Eric Schierloh (La Plata, 1981) publicó los libros Formas de humo (Beatriz Viterbo, 2006), Kilgore (Bajo la luna, 2010), Costamarina (Barba de Abejas, 2012), Los cueros (La Bola editora, 2014), Frío en la regiones equinocciales (Barba de Abejas, 2014), El mamut (Bajo la luna, 2015), El maguey (Club Hem, 2016), Troglodytes (El sueño del Panda, 2017), La mera tierra (Bajo la luna, 2017), Variaciones sobre cerrar los ojos (EMR, 2017), Por el camino de tierra (2017), China ya no los quiere (Extra/2, Bajo la luna, 2018). Ha traducido a R.W. Emerson, N. Hawthorne, D. Meltzer  entre muchos otros. Vive en City Bell, desde donde dirige la editorial artesanal Barba de Abejas. Los poemas aquí presentados pertenecen a Cuaderno de ornitología (Caleta Olivia Ediciones, 2018)

Schierloh Eric tapa libro

 

 

nombre de guerra

fernanda nicolini foto

fernanda nicolini

 

 

Marcela

I

Cómo se construye una vida

no es una pregunta

es un estado de vigilia

una ansiedad convertida en círculos

aunque ella no piense en círculos

sino en dibujos sin hacer

en números que se unen por líneas

que en este caso

desconocen la ley de la secuencia

el dos no sigue al uno

y no hay modo de que lo haga

están los espacios vacíos,

la incógnita, el tono de una voz perdida

nadie la grabó y, ¿sabés qué?

las voces no quedan en la memoria

como el olor de una tarde de diciembre

el zumbido del tiro que te parte la columna

el grito que congela tu nombre de guerra

en un barrio que huele a mierda

¿Reconocés su voz? ¿Podés escucharla?

Ninguno puede: ellos también quemaron fotos

y guardaron imágenes en calles de tierra

para compartir con nadie

y no la oyen.

Cómo se construye una vida no es una pregunta

es un estado en el que las dimensiones

se comprimen y el tiempo no es más

que un modo de ordenar la distorsión.

 

II

Ella también la ve.

A decir verdad la vio

esa vez que prendió la ducha

y el agua vino con olor a mierda

la ve gritando el nombre de un hijo

en el momento en el que la bala

le descose las vértebras

 

pero no la oye

el hijo tampoco

 

por ahora solo juega con la sopa:

su cuchara da vueltas

como un avión sobre el agua.

 

III

Cómo se escribe una vida no es pregunta

es un instante fijado en el mapa mental del testigo

la imagen que nunca existió

y se vuelve cada vez más nítida

como ese color que estalla

cuando cerrás los ojos y te imaginás

la historia personal sin derrotas

la de los muertos.

Una vez quemó un colectivo:

los hizo formar en el descampado

y les dio las razones del fuego

si los patrones no pagan la chapa arderá.
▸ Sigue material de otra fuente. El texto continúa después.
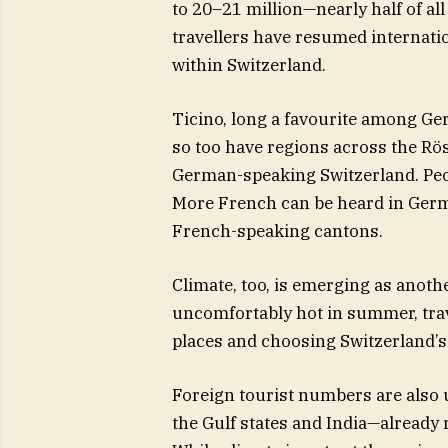
to 20–21 million—nearly half of al
travellers have resumed internati
within Switzerland.
Ticino, long a favourite among Ge
so too have regions across the Rö
German-speaking Switzerland. Peo
More French can be heard in Ger
French-speaking cantons.
Climate, too, is emerging as anot
uncomfortably hot in summer, trav
places and choosing Switzerland’
Foreign tourist numbers are also 
the Gulf states and India—alread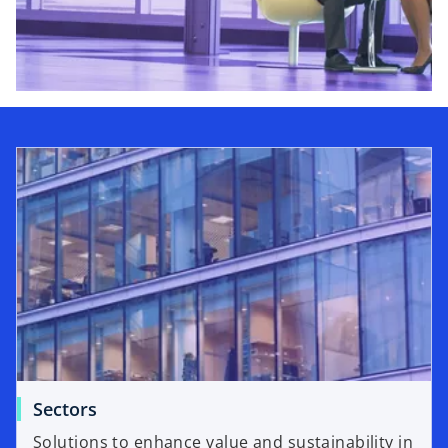
Sectors
Solutions to enhance value and sustainability in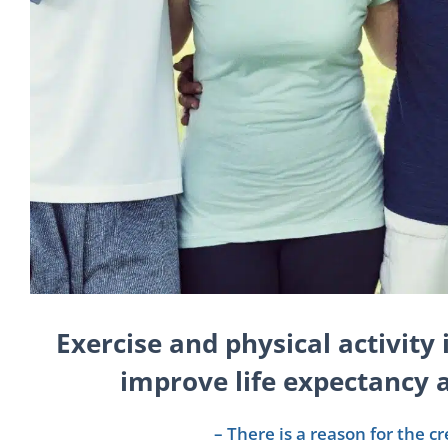
Exercise and physical activity 
improve life expectancy a
– There is a reason for the c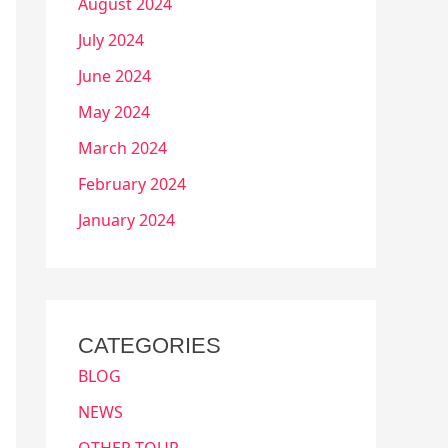
August 2024
July 2024
June 2024
May 2024
March 2024
February 2024
January 2024
CATEGORIES
BLOG
NEWS
OTHER TOUR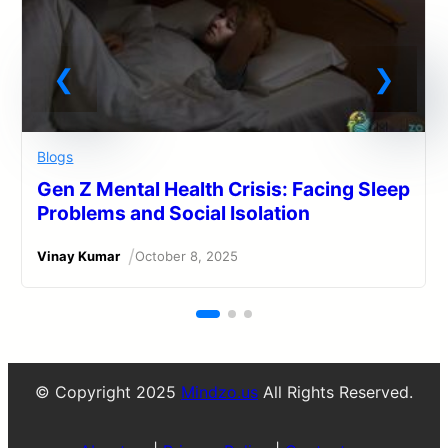
Blogs
Gen Z Mental Health Crisis: Facing Sleep
Problems and Social Isolation
/
Vinay Kumar
October 8, 2025
© Copyright 2025
Mindzo.us
All Rights Reserved.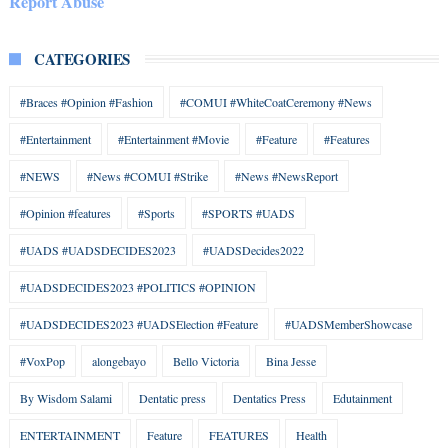
Report Abuse
CATEGORIES
#Braces #Opinion #Fashion
#COMUI #WhiteCoatCeremony #News
#Entertainment
#Entertainment #Movie
#Feature
#Features
#NEWS
#News #COMUI #Strike
#News #NewsReport
#Opinion #features
#Sports
#SPORTS #UADS
#UADS #UADSDECIDES2023
#UADSDecides2022
#UADSDECIDES2023 #POLITICS #OPINION
#UADSDECIDES2023 #UADSElection #Feature
#UADSMemberShowcase
#VoxPop
alongebayo
Bello Victoria
Bina Jesse
By Wisdom Salami
Dentatic press
Dentatics Press
Edutainment
ENTERTAINMENT
Feature
FEATURES
Health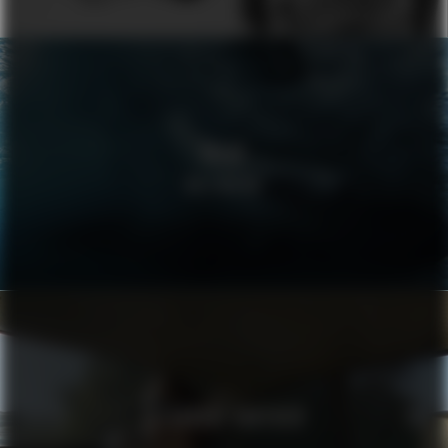
VOLVO
WELLBEING
ALEXANDRE VAUTHIER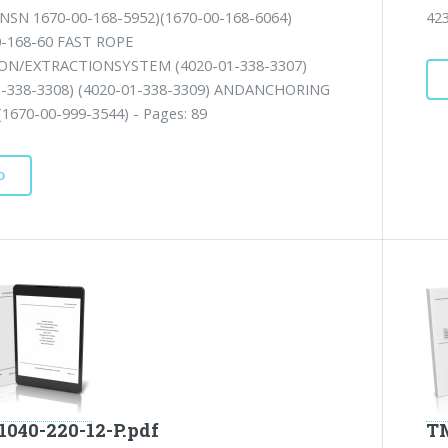
NSN 1670-00-168-5952)(1670-00-168-6064)
42
0-168-60 FAST ROPE
ON/EXTRACTIONSYSTEM (4020-01-338-3307)
1-338-3308) (4020-01-338-3309) ANDANCHORING
1670-00-999-3544) - Pages: 89
D
1040-220-12-P.pdf
TM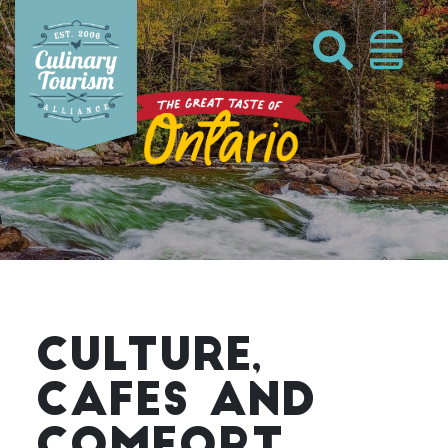
Skip
to
content
CULTURE,
CAFES AND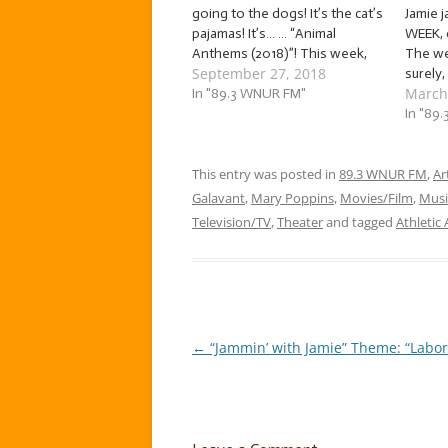
going to the dogs! It’s the cat’s
Jamie j
pajamas! It’s… … “Animal
WEEK, o
Anthems (2018)”! This week,
The we
September 27, 2018
we’re jammin’ to songs about
surely,
March
our animal friends, both wild
In "89.3 WNUR FM"
that h
and domesticated! The tunes
living 
In "89
we’ll be jammin’ to this week
themse
come courtesy of artists…
plants
This entry was posted in
89.3 WNUR FM
So, let
,
Ar
friend
Galavant
,
Mary Poppins
,
Movies/Film
,
Musi
Television/TV
,
Theater
and tagged
Athletic
←
“Jammin’ with Jamie” Theme: “Labor 
Post
navigation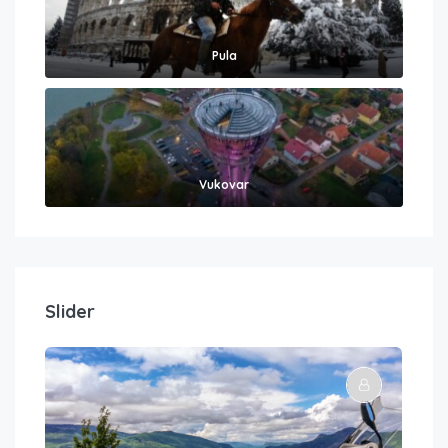
Pula
Vukovar
Slider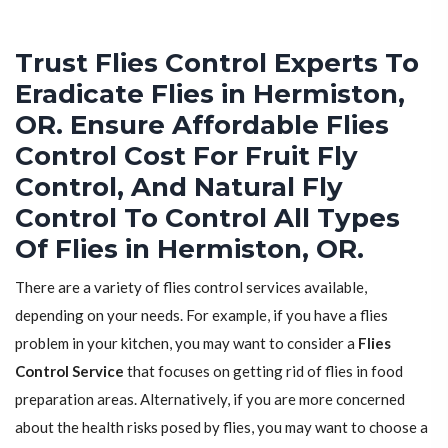
Trust Flies Control Experts To
Eradicate Flies in Hermiston,
OR. Ensure Affordable Flies
Control Cost For Fruit Fly
Control, And Natural Fly
Control To Control All Types
Of Flies in Hermiston, OR.
There are a variety of flies control services available,
depending on your needs. For example, if you have a flies
problem in your kitchen, you may want to consider a
Flies
Control Service
that focuses on getting rid of flies in food
preparation areas. Alternatively, if you are more concerned
about the health risks posed by flies, you may want to choose a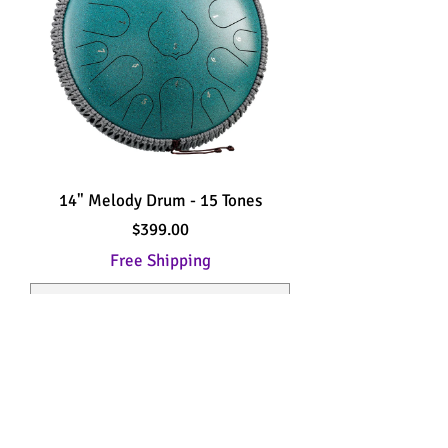
14" Melody Drum - 15 Tones
Price
$399.00
Free Shipping
Add to Cart
New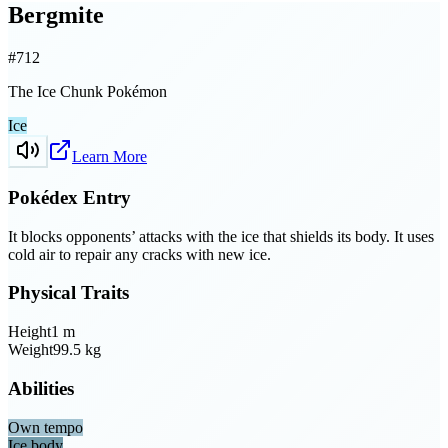
Bergmite
#
712
The Ice Chunk Pokémon
Ice
Learn More
Pokédex Entry
It blocks opponents’ attacks with the ice that shields its body. It uses
cold air to repair any cracks with new ice.
Physical Traits
Height
1
m
Weight
99.5
kg
Abilities
Own tempo
Ice body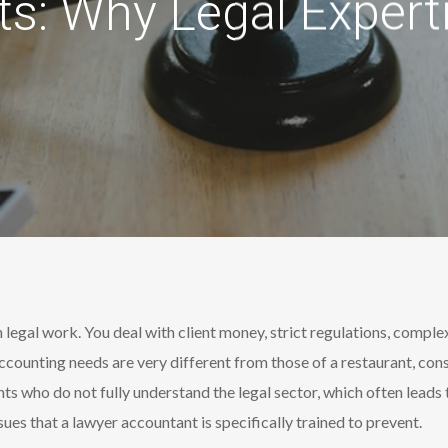
s: Why Legal Expert
 legal work. You deal with client money, strict regulations, comple
ccounting needs are very different from those of a restaurant, cons
nts who do not fully understand the legal sector, which often leads
ues that a lawyer accountant is specifically trained to prevent.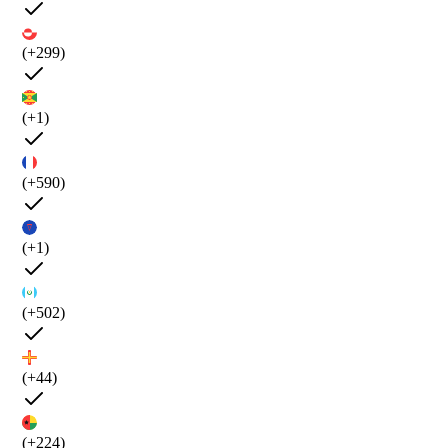
(+299)
(+1)
(+590)
(+1)
(+502)
(+44)
(+224)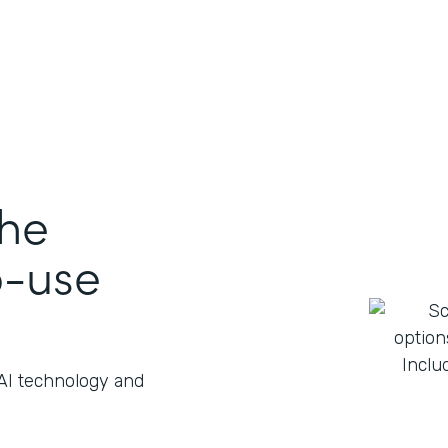
the
o-use
 AI technology and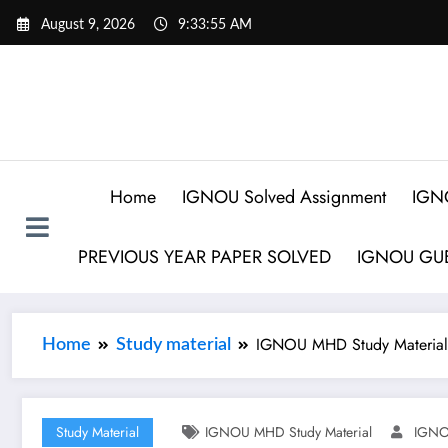
August 9, 2026
9:33:56 AM
Home
IGNOU Solved Assignment
IGN
PREVIOUS YEAR PAPER SOLVED
IGNOU GUE
IGNOU MHD Study Material
Home
Study material
Study Material
IGNOU MHD Study Material
IGNO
El chofer dijo que la mujer cargaba un arma

y que era hermosa.

El diario dijo que la mujer cargaba una bomba

y que era hermosa.

El testigo recuerda su pelo

no era claro, no era oscuro

no era largo, no era corto.

Lo recuerda como algo que arde y es hermoso.

 

Fernanda Nicolini (1979) Periodista y escritora. Publicó el libro de poemas Ruta 2  (Gog y Magog) y las plaquetas  Rubia (Zorra poesía) y Once (Color Pastel). Autora junto a Alicia Beltrami de la biografía Los Oesterheld (Sudamericana). Dirige la revista Brando. Los poemas aquí presentados pertenecen al libro El cuerpo en la batalla (Caleta Olivia, 2018).